- [WHAT TO DO] Transcribe the records below exactly as they appear, omitting any pictures.

- [RECORDS FOR THE TASK]
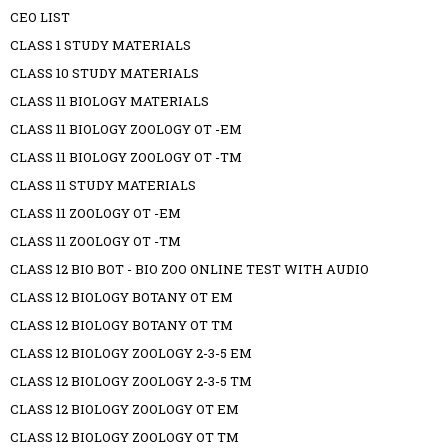
CEO LIST
CLASS 1 STUDY MATERIALS
CLASS 10 STUDY MATERIALS
CLASS 11 BIOLOGY MATERIALS
CLASS 11 BIOLOGY ZOOLOGY OT -EM
CLASS 11 BIOLOGY ZOOLOGY OT -TM
CLASS 11 STUDY MATERIALS
CLASS 11 ZOOLOGY OT -EM
CLASS 11 ZOOLOGY OT -TM
CLASS 12 BIO BOT - BIO ZOO ONLINE TEST WITH AUDIO
CLASS 12 BIOLOGY BOTANY OT EM
CLASS 12 BIOLOGY BOTANY OT TM
CLASS 12 BIOLOGY ZOOLOGY 2-3-5 EM
CLASS 12 BIOLOGY ZOOLOGY 2-3-5 TM
CLASS 12 BIOLOGY ZOOLOGY OT EM
CLASS 12 BIOLOGY ZOOLOGY OT TM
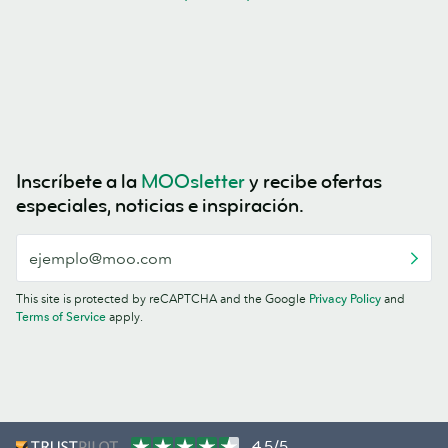
Inscríbete a la
MOOsletter
y recibe ofertas
especiales, noticias e inspiración.
This site is protected by reCAPTCHA and the Google
Privacy Policy
and
Terms of Service
apply.
4.5/5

- [RESPONSE TO THE EXERCISE]
CEO LIST
CLASS 1 STUDY MATERIALS
CLASS 10 STUDY MATERIALS
CLASS 11 BIOLOGY MATERIALS
CLASS 11 BIOLOGY ZOOLOGY OT -EM
CLASS 11 BIOLOGY ZOOLOGY OT -TM
CLASS 11 STUDY MATERIALS
CLASS 11 ZOOLOGY OT -EM
CLASS 11 ZOOLOGY OT -TM
CLASS 12 BIO BOT - BIO ZOO ONLINE TEST WITH AUDIO
CLASS 12 BIOLOGY BOTANY OT EM
CLASS 12 BIOLOGY BOTANY OT TM
CLASS 12 BIOLOGY ZOOLOGY 2-3-5 EM
CLASS 12 BIOLOGY ZOOLOGY 2-3-5 TM
CLASS 12 BIOLOGY ZOOLOGY OT EM
CLASS 12 BIOLOGY ZOOLOGY OT TM
Inscríbete a la
MOOsletter
y recibe ofertas
especiales, noticias e inspiración.
This site is protected by reCAPTCHA and the Google
Privacy Policy
and
Terms of Service
apply.
4.5/5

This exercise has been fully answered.